6 Fakta Serikat Pekerja Pertamina Ancam Mogok Kerja, Nomor 4 Mengejutkan

Ekonomi | okezone | Published at Minggu, 26 Desember 2021 - 04:15
6 Fakta Serikat Pekerja Pertamina Ancam Mogok Kerja, Nomor 4 Mengejutkan

JAKARTA Serikat pekerja yang tergabung dalam Federasi Serikat Pekerja Pertamina Bersatu (FSPPB), berencana akan mogok kerja dari 29 Desember 2021 hingga 7 Januari 2022. Hal itu dilakukan karena Pertamina dinilai gagal membangun hubungan harmonis dengan para pekerja.

Berikut fakta serikat pekerja Pertamina ancam mogok kerja yang dirangkum di Jakarta, Minggu (26/12/2021).

1. Pemenuhan BBM pada Masyarakat Tersalurkan

Terkait hal tersebut, VP Corporate Communications Pertamina Fajriyah Usman menyebut kebutuhan pemenuhan BBM kepada masyarakat tersalurkan.

"Sebagai BUMN, Pertamina termasuk seluruh pekerja bertanggung jawab dalam menjalankan amanah pemerintah untuk memastikan ketahanan energi nasional.
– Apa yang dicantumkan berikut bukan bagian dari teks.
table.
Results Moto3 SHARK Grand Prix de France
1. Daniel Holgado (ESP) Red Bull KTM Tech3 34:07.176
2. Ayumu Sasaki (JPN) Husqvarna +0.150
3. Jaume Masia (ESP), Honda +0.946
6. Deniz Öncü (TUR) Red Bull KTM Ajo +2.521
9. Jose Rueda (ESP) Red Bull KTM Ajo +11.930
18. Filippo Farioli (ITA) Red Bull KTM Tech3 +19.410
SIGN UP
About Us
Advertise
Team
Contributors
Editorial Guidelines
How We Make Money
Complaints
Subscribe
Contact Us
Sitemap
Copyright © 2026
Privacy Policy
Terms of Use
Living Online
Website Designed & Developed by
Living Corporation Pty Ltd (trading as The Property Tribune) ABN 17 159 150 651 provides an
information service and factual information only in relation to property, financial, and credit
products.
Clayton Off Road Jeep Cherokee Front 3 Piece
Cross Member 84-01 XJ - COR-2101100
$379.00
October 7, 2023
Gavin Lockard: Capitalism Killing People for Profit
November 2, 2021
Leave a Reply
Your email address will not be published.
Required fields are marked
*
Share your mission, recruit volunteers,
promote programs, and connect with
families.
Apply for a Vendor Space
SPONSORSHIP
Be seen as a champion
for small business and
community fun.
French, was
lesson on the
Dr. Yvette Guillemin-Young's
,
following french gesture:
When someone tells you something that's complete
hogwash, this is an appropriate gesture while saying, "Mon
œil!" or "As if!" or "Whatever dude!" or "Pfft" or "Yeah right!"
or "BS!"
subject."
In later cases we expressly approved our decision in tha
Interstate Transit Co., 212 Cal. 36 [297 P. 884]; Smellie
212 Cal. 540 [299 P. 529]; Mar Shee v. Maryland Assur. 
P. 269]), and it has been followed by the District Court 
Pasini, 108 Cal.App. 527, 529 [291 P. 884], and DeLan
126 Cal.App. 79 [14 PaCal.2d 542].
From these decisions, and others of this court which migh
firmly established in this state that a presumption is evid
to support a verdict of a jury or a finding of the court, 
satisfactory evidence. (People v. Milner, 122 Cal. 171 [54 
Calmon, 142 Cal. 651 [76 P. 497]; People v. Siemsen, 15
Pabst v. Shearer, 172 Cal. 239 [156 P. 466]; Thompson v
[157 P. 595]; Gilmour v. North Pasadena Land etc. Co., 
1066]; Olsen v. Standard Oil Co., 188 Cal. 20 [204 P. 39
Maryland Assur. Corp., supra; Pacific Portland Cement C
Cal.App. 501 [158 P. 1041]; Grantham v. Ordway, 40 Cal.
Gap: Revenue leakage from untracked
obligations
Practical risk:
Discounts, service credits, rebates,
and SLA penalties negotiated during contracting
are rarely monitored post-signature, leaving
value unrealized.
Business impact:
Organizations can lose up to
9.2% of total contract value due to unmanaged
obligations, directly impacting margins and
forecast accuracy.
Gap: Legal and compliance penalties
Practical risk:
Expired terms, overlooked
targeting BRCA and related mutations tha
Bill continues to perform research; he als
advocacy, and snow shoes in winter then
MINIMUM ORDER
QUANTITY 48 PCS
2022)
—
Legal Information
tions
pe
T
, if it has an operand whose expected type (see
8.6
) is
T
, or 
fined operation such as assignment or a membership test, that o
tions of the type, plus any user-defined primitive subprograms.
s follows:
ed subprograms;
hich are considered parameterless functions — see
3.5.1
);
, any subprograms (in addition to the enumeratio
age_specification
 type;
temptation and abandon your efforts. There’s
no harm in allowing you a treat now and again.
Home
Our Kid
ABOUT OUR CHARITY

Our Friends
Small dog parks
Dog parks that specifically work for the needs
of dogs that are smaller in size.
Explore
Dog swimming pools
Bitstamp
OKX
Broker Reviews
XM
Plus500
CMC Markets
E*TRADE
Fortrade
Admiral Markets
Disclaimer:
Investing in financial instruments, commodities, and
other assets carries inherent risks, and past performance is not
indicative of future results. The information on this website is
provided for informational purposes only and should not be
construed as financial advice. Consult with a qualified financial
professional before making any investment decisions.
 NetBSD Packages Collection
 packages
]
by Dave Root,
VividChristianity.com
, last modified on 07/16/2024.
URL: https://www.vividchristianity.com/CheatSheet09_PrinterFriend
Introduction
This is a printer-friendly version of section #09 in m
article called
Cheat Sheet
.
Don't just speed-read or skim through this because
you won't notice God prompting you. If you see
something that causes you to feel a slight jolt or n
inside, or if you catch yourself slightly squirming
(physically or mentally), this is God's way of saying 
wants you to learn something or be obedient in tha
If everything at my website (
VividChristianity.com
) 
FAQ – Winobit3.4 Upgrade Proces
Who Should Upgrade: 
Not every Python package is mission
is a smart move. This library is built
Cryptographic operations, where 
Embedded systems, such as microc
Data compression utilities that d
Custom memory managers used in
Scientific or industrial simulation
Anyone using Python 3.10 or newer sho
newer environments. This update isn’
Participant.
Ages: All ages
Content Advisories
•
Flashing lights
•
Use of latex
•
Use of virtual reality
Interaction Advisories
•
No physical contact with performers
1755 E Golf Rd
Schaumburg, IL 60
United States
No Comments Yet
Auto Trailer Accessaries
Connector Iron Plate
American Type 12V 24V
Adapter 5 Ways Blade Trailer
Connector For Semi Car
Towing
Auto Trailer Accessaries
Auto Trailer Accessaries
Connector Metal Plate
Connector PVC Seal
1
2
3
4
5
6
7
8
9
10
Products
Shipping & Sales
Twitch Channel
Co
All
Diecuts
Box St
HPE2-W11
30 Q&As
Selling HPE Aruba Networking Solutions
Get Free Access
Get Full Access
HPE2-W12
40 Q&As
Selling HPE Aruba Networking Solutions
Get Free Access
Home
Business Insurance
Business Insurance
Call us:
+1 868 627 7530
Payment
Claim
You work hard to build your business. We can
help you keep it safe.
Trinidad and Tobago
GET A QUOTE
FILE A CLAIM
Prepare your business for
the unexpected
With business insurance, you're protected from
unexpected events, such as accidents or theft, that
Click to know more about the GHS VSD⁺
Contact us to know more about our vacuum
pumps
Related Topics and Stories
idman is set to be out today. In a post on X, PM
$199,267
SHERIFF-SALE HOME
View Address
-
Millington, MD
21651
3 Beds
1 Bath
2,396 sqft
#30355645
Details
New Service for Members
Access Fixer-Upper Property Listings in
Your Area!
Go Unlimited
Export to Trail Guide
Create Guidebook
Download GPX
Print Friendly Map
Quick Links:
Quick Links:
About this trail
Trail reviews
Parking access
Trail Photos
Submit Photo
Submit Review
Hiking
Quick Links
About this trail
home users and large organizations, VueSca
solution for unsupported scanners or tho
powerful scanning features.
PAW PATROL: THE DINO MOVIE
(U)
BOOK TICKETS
Pekerja juga menjadi garda terdepan dalam pelayanan kepada masyarakat dan menjalankan penugasan pemerintah untuk memenuhi kebutuhan BBM dan LPG hingga ke pelosok wilayah 3T agar masyarakat terus dapat beraktivitas," kata Fajriyah dalam keterangan resmi.

Menurut dia, terlebih saat ini, Indonesia sedang berjuang keluar dari pandemi Covid-19 sehingga roda perekonomian nasional harus terus didorong bergerak.

"Untuk itu, kami berharap seluruh pekerja Pertamina ikut bertanggung jawab dalam mengamankan objek vital nasional (obvitnas) di area operasi dan menjauhkan dari segala ancaman dan gangguan sebagai bentuk kontribusi kita pada bangsa dan negara, mengingat kawasan, infrastruktur dan instalasi energi tersebut sangat diperlukan untuk melayani kebutuhan energi di seluruh wilayah Indonesia," ujarnya.

2. Respons Ahok

Komisaris Utama PT Pertamina (Persero) Basuki Tjahaja Purnama atau Ahok meminta Direksi perseroan segera menyelesaikan permasalahan dengan serikat pekerja.

Di mana, ada rencana mogok kerja yang dilayangkan Forum Serikat Pekerja Pertamina Bersatu (FSPBB). Ahok sendiri enggan membeberkan hasil komunikasinya dengan Direksi perusahaan.

"Bisa nanya ke Direksi (Pertamina)," ujar Ahok saat dihubungi MNC Portal Indonesia.